Priding herself on being, arguably, the best informed, the most enthusiastic, the most aggressive interrogator/watchdog on the City Council, the predictable Meghan Sahli-Wells on Monday committed the No. 1 rudimentary sin for a politician:
She failed to prepare.
In so doing, she needlessly embarrassed herself.
The cops she repeatedly insulted on Monday were not impressed by her obligatory performance yesterday.
She lathered the department for having too many white guys – astonishingly while staring at a score of rainbow-colored cop faces in the front rows.
As if she could not control her thoughts.
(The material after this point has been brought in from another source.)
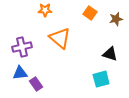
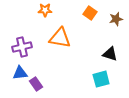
orange triangle: rotated 30 degrees counterclockwise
Obtuseness? Ignorance? Unquenchable anger?
What was it?
Hardly the demeanor of a disciplined politician.
It was not as if Ms. Sahli-Wells had been goaded or tricked into an argument.
She barreled straight into her diversity propaganda with both hands behind her back.
She apparently had failed to check how amazingly diverse Chief Scott Bixby’s department is.
If she did know the numbers and still unleashed a tirade, shame on her.
Otherwise, what is her excuse?
Wandering about as if she were stranded, hopelessly lost in a dark forest of tall, sun-deprived trees, Ms. Sahli-Wells, the most progressive Council member, deliberately waded into a diversity debate without knowing the facts.
She resembled driving down the freeway blindfolded at 90 mph.
An objective observer would be forced to judge Ms. Sahli-Wells’s notion of diversity as extreme.
Repeatedly, in varied settings, she has stressed that having people of a certain color and certain gender transcends qualifications, whether in the Police Dept. of the Kitty Clean-up Dept.
Can her sad, victim-centric thinking be more upside down?
How ironic that after Ms. Sahli-Wells completed her “clarification” walkback yesterday, Mayor Jim Clarke thanked Chief Bixby for, err, supplying the Council with the diversity data on what must be one of the most ethnically mixed agencies in American law enforcement.
But when eternal victimology is central to the philosophy you live by, how could the play-out have been different?